My supervisor makes me write a lot. Here is an excerpt from a pile of notes on Kierkegaard I threw together for this week’s supervision:
In opposition to the present age, Kierkegaard provides the revolutionary age, which is “an age of action”, in opposition to the present age of “advertisement and publicity.” This critique of the present age’s obsession with the press leads to one of Kierkegaard’s only direct critiques of the expanding grasp of capital in his age:
“In the end, therefore, money will be the one thing people will desire, which is moreover only representative, an abstraction. Nowadays a young man hardly envies anyone his gifts, his art, the love of a beautiful girl, or his fame; he only envies him his money. Give me money, he will say, and I am saved.” (The Present Age)
By noting that the young man of the present age seeks salvation in money, Kierkegaard is one of the first authors to overtly critique the inherently religious nature of capital.

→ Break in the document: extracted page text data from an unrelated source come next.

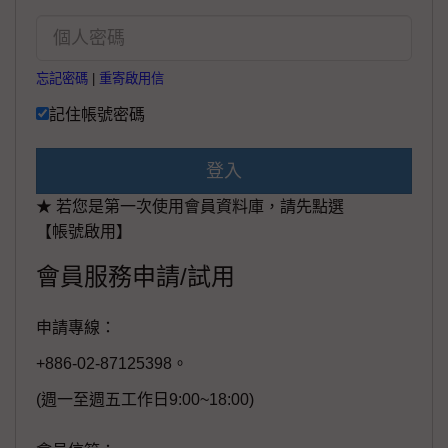
忘記密碼
|
重寄啟用信
記住帳號密碼
登入
★ 若您是第一次使用會員資料庫，請先點選
【帳號啟用】
會員服務申請/試用
申請專線：
+886-02-87125398。
(週一至週五工作日9:00~18:00)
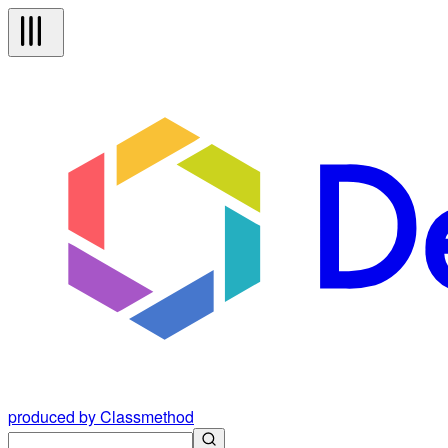
produced by Classmethod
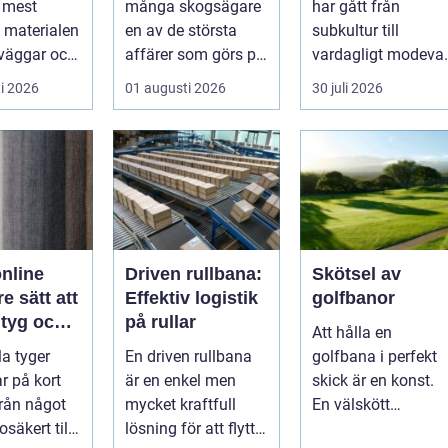
e mest
många skogsägare
har gått från
 materialen
en av de största
subkultur till
rväggar och
affärer som görs på
vardagligt modeval
de bostäder
fastigheten.
Allt fler använder
i 2026
01 augusti 2026
30 juli 2026
Samtidigt ...
piercade smy...
nline
Driven rullbana:
Skötsel av
e sätt att
Effektiv logistik
golfbanor
 tyg och
på rullar
Att hålla en
il
la tyger
En driven rullbana
golfbana i perfekt
r på kort
är en enkel men
skick är en konst.
från något
mycket kraftfull
En välskött
osäkert till
lösning för att flytta
golfbana erbjuder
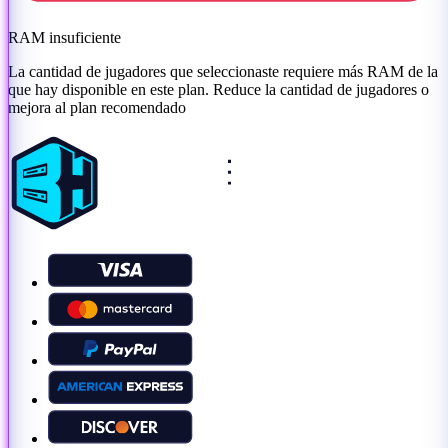
RAM insuficiente
La cantidad de jugadores que seleccionaste requiere más RAM de la
que hay disponible en este plan. Reduce la cantidad de jugadores o
mejora al plan recomendado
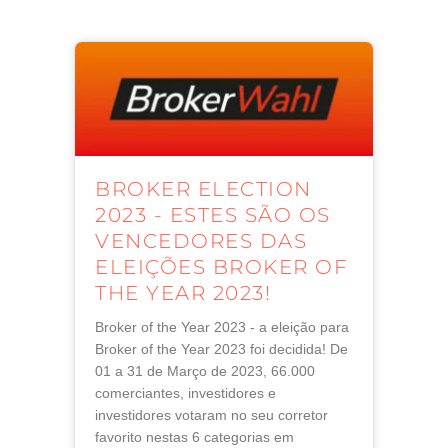
BROKER ELECTION
2023 - ESTES SÃO OS
VENCEDORES DAS
ELEIÇÕES BROKER OF
THE YEAR 2023!
Broker of the Year 2023 - a eleição para
Broker of the Year 2023 foi decidida! De
01 a 31 de Março de 2023, 66.000
comerciantes, investidores e
investidores votaram no seu corretor
favorito nestas 6 categorias em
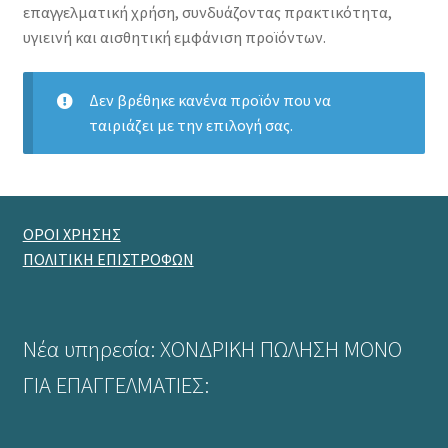
επαγγελματική χρήση, συνδυάζοντας πρακτικότητα,
υγιεινή και αισθητική εμφάνιση προϊόντων.
Δεν βρέθηκε κανένα προϊόν που να
ταιριάζει με την επιλογή σας.
ΟΡΟΙ ΧΡΗΣΗΣ
ΠΟΛΙΤΙΚΗ ΕΠΙΣΤΡΟΦΩΝ
Νέα υπηρεσία: ΧΟΝΔΡΙΚΗ ΠΩΛΗΣΗ ΜΟΝΟ
ΓΙΑ ΕΠΑΓΓΕΛΜΑΤΙΕΣ:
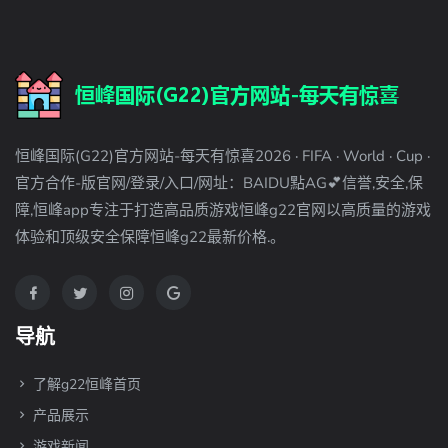
恒峰国际(G22)官方网站-每天有惊喜2026 · FIFA · World · Cup ·
官方合作-版官网/登录/入口/网址：BAIDU點AG💕信誉,安全,保
障,恒峰app专注于打造高品质游戏恒峰g22官网以高质量的游戏
体验和顶级安全保障恒峰g22最新价格.。
导航
了解g22恒峰首页
产品展示
游戏新闻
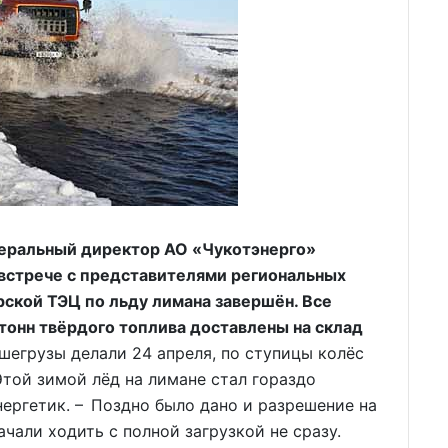
неральный директор АО «Чукотэнерго»
встрече с представителями региональных
рской ТЭЦ по льду лимана завершён. Все
тонн твёрдого топлива доставлены на склад
егрузы делали 24 апреля, по ступицы колёс
Этой зимой лёд на лимане стал гораздо
нергетик. – Поздно было дано и разрешение на
чали ходить с полной загрузкой не сразу.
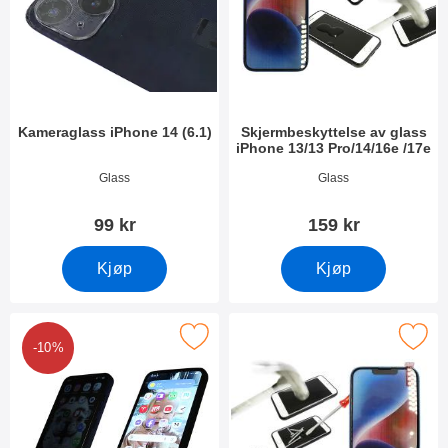
Kameraglass iPhone 14 (6.1)
Skjermbeskyttelse av glass
iPhone 13/13 Pro/14/16e /17e
Varenummer 44809
Varenummer 44812
Glass
Glass
99 kr
159 kr
Kjøp
Kjøp
mbeskytter i herdet glass iPhone 13 / 13 Pro / 14 / 16e / 17e som
Merk full Frame Skjermbeskyttelse av glass iPh
-10%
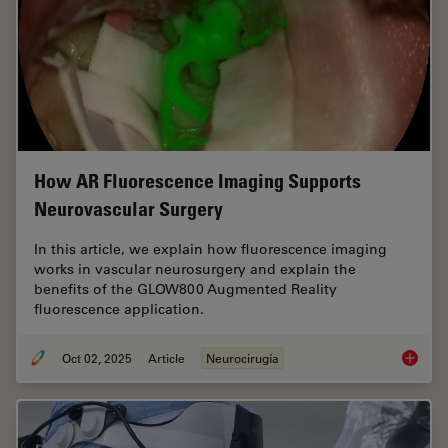
How AR Fluorescence Imaging Supports
Neurovascular Surgery
In this article, we explain how fluorescence imaging
works in vascular neurosurgery and explain the
benefits of the GLOW800 Augmented Reality
fluorescence application.
Oct 02, 2025
Article
Neurocirugía
How AR 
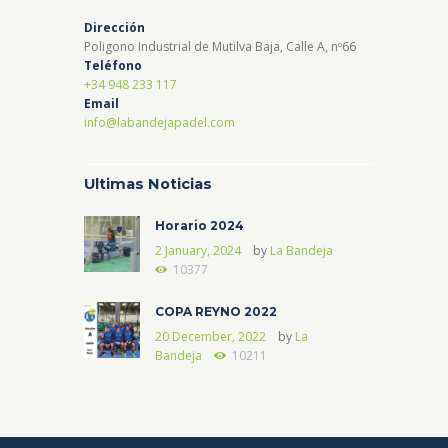
Dirección
Poligono Industrial de Mutilva Baja, Calle A, nº66
Teléfono
+34 948 233 117
Email
info@labandejapadel.com
Ultimas Noticias
Horario 2024
2 January, 2024
by
La Bandeja
10377
COPA REYNO 2022
20 December, 2022
by
La
Bandeja
10211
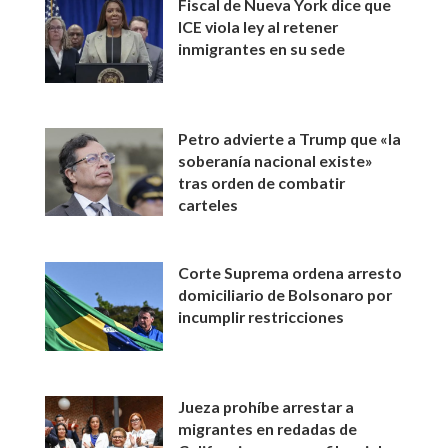
Fiscal de Nueva York dice que
ICE viola ley al retener
inmigrantes en su sede
Petro advierte a Trump que «la
soberanía nacional existe»
tras orden de combatir
carteles
Corte Suprema ordena arresto
domiciliario de Bolsonaro por
incumplir restricciones
Jueza prohíbe arrestar a
migrantes en redadas de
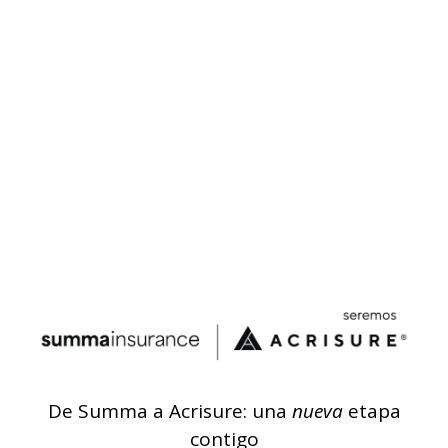
De Summa a Acrisure: una
nueva
etapa
contigo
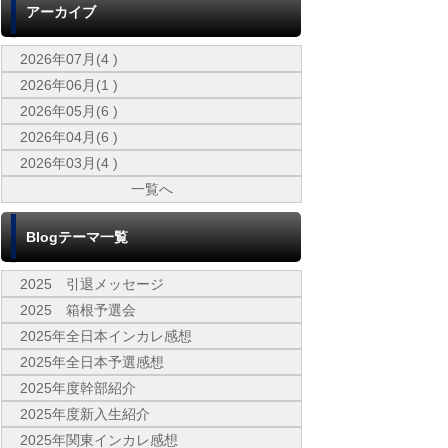
アーカイブ
2026年07月(4 )
2026年06月(1 )
2026年05月(6 )
2026年04月(6 )
2026年03月(4 )
一覧へ
Blogテーマ一覧
2025 引退メッセージ
2025 箱根予選会
2025年全日本インカレ感想
2025年全日本予選感想
2025年度幹部紹介
2025年度新入生紹介
2025年関東インカレ感想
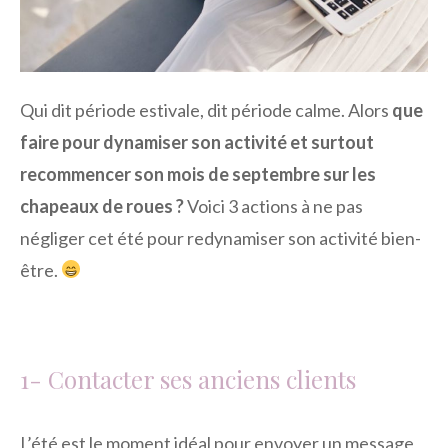
Qui dit période estivale, dit période calme. Alors
que
faire pour dynamiser son activité et surtout
recommencer son mois de septembre sur les
chapeaux de roues ?
Voici 3 actions à ne pas
négliger cet été pour redynamiser son activité bien-
être.
1- Contacter ses anciens clients
L’été est le moment idéal pour envoyer un message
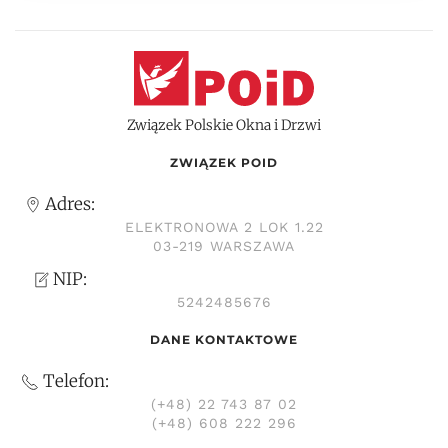
Związek Polskie Okna i Drzwi
ZWIĄZEK POID
Adres:
ELEKTRONOWA 2 LOK 1.22
03-219 WARSZAWA
NIP:
5242485676
DANE KONTAKTOWE
Telefon:
(+48) 22 743 87 02
(+48) 608 222 296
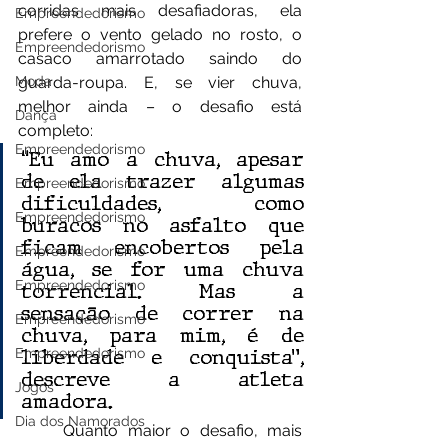
corridas mais desafiadoras, ela 
Empreendedorismo
prefere o vento gelado no rosto, o 
Empreendedorismo
casaco amarrotado saindo do 
guarda-roupa. E, se vier chuva, 
Moda
melhor ainda – o desafio está 
Dança
completo:
Empreendedorismo
“Eu amo a chuva, apesar 
de ela trazer algumas 
Empreendedorismo
dificuldades, como 
Empreendedorismo
buracos no asfalto que 
ficam encobertos pela 
Empreendedorismo
água, se for uma chuva 
Empreendedorismo
torrencial. Mas a 
sensação de correr na 
Empreendedorismo
chuva, para mim, é de 
liberdade e conquista”, 
Empreendedorismo
descreve a atleta 
Jogos
amadora.
Dia dos Namorados
	Quanto maior o desafio, mais 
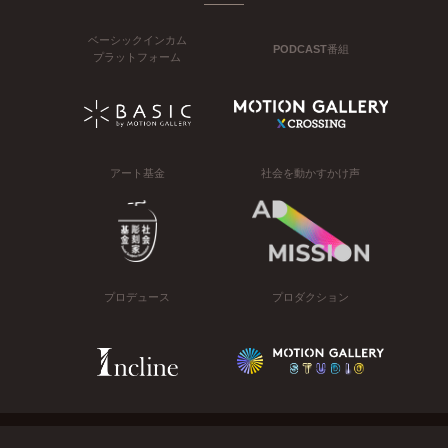
ベーシックインカム
PODCAST番組
プラットフォーム
アート基金
社会を動かすかけ声
プロデュース
プロダクション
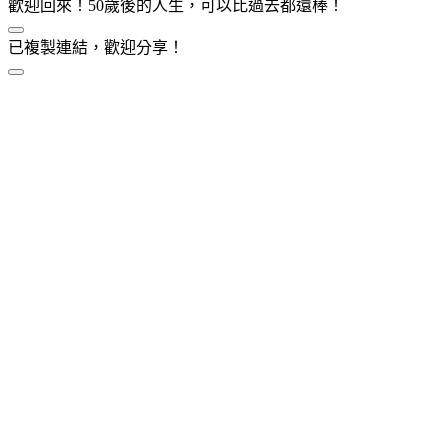
歡迎回來！50歲後的人生，可以比過去都還棒！
已複製連結，歡迎分享！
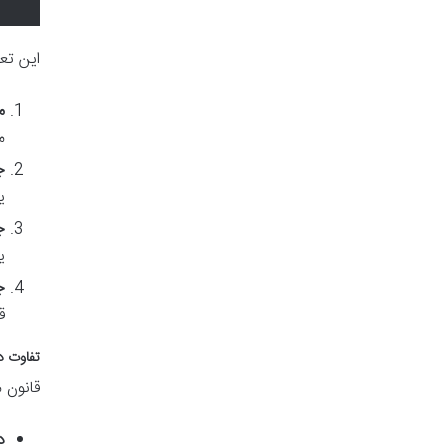
این تع
م
م
ج
ی
ج
ی
ج
ق
تفاوت د
قانون 
د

This reliance on money is a sign of the overarching problem of the present age, a lack of passion and action. Because of this lack of ability to act passionately, “everything is transformed into representational ideas.” Thus, the present age is one obsessed with nothing but reflection and representation, and this lack of anything real, or actual, is the cause of a lack of a passionate prior self-relation in the individual. Here it is clear that Kierkegaard’s conception of subjectivity in no way leads to stark a-social and a-political individualism, but is instead the necessary pre-condition for the individual to passionately exist in (and affect) reality.